Sans oublier son immense participation, il y a quelques années de cela, à l’élaboration de couvertures de livres pour des maisons d’édition internationales. De même, ses affiches murales sont tellement nombreuses qu’il ne se souvient plus de leur nombre exact. Mais les plus célèbres parmi elles restent celles qu’il a réalisées pour Transparency Maroc et cette autre qu’il a dédiée à une association de quartier de lutte contre la délinquance à Azemmour. « Vivre et travailler dans sa ville natale est une belle preuve de fidélité, d’autant plus que si j’étais dans d’autres villes mon oeuvre se serait développée d’une bien meilleure manière. A Marrakech, Essaouira, Fès, Rabat ou Casablanca, les peintres ne chôment jamais. Ils ont toutes les chances pour percer dans le monde. Moi, je vois les choses autrement, non pas que j’aime me démarquer, mais cela ne sert à rien de se fondre dans la masse lorsqu’on est et lorsqu’on naît artiste. Tout cela est pour vous dire que je serai zemmouri jusqu’à la mort », poursuit-il. A la vue de ses tableaux, son oeuvre plaît d’emblée à l’oeil et interpelle tous les curieux. Par-ci les couleurs vives, par-là le brun, le gris, le marron et le kaki. A lui les formes inextricables et à nous l’imagination débridée. Son modus operandi demeure pourtant simple : il crée l’anthologie des visages aux volumes diversifiés. Tantôt il mise sur les visages composés, parfois sur les visages solitaires. Cependant, n’allez pas jusqu’à lui demander de vous interpréter ses tableaux. Il n’aime pas cela, mais il répond avec modestie quand même : « Je laisse le soin d’interpréter aux gens bienheureux et bien pensants qui visitent mes expositions ». Pour lui, la sémiologie de son oeuvre puise toute sa quintessence dans l’oeil du spectateur. « C’est lui le juge et l’avocat », ajoute-t-il. Ainsi, ses admirateurs s’engouent tout particulièrement pour son jeu de l’ombre, ses têtes à la fois renversées et renversantes, ses peintes aplaties mais surtout ses traits aussi vigoureux que le caractère de l’homme. Seulement voilà, il paraît que l’artiste trompe la mer, son amoureuse, avec les oiseaux, son thème principal, étant omniprésents dans ses tableaux ...

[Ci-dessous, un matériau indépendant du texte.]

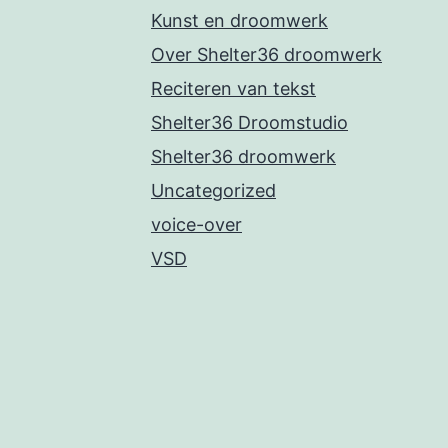
Kunst en droomwerk
Over Shelter36 droomwerk
Reciteren van tekst
Shelter36 Droomstudio
Shelter36 droomwerk
Uncategorized
voice-over
VSD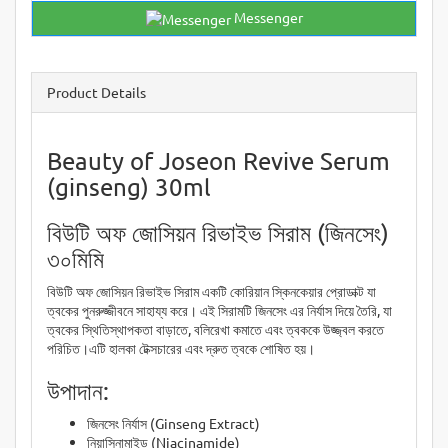
Messenger
Product Details
Beauty of Joseon Revive Serum
(ginseng) 30ml
বিউটি অফ জোসিয়ন রিভাইভ সিরাম (জিনসেং)
৩০মিমি
বিউটি অফ জোসিয়ন রিভাইভ সিরাম একটি কোরিয়ান স্কিনকেয়ার প্রোডাক্ট যা
ত্বকের পুনরুজ্জীবনে সাহায্য করে। এই সিরামটি জিনসেং এর নির্যাস দিয়ে তৈরি, যা
ত্বকের স্থিতিস্থাপকতা বাড়াতে, বলিরেখা কমাতে এবং ত্বককে উজ্জ্বল করতে
পরিচিত।এটি হালকা টেক্সচারের এবং দ্রুত ত্বকে শোষিত হয়।
উপাদান:
জিনসেং নির্যাস (Ginseng Extract)
নিয়াসিনামাইড (Niacinamide)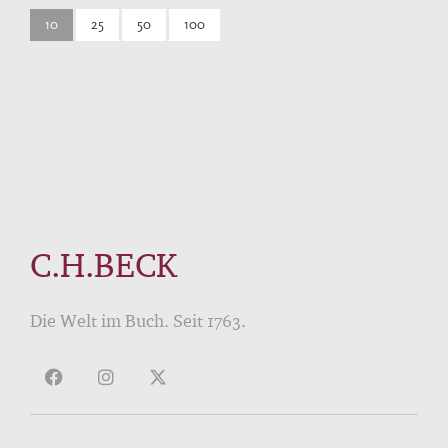
10
25
50
100
C.H.BECK
Die Welt im Buch. Seit 1763.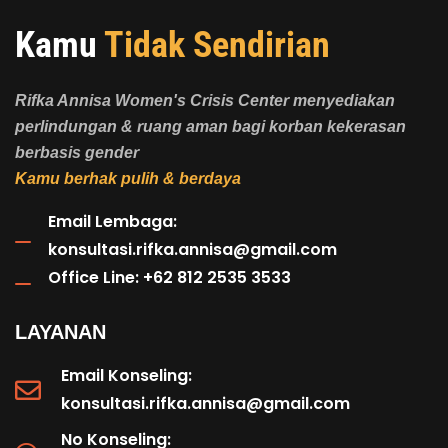
Kamu
Tidak Sendirian
Rifka Annisa Women's Crisis Center menyediakan
perlindungan & ruang aman bagi korban kekerasan
berbasis gender
Kamu berhak pulih & berdaya
Email Lembaga:
konsultasi.rifka.annisa@gmail.com
Office Line: +62 812 2535 3533
LAYANAN
Email Konseling:
konsultasi.rifka.annisa@gmail.com
No Konseling: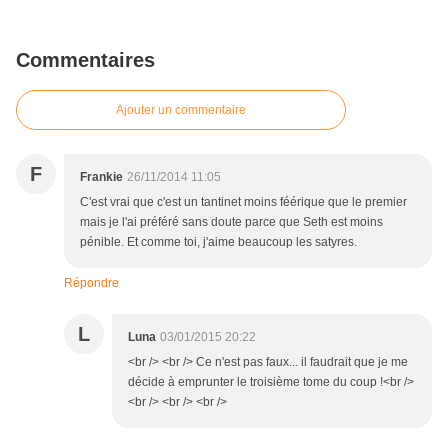
Commentaires
Ajouter un commentaire
F
Frankie
26/11/2014 11:05
C'est vrai que c'est un tantinet moins féérique que le premier
mais je l'ai préféré sans doute parce que Seth est moins
pénible. Et comme toi, j'aime beaucoup les satyres.
Répondre
L
Luna
03/01/2015 20:22
<br /> <br /> Ce n'est pas faux... il faudrait que je me
décide à emprunter le troisième tome du coup !<br />
<br /> <br /> <br />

Bouchaib Habbouli a également publié un catalogue intitulé Traits, déposé à la galerie Delacroix de Tanger en 2006, suivi d’un autre, à la galerie Arcanes à Rabat et ce, en 2010.
Quant à son année porte-bonheur, il s’agit de 2014. En effet, en quatre mois seulement, il a déjà fait le tour des principaux instituts et centres culturels marocains avec son exposition intitulée Figures, représentant la quasi-totalité de ses oeuvres .
** Figures, exposition de Bouchaib Habbouli à la Villa des Arts de Rabat (Maroc), jusqu’au 30 mai prochain.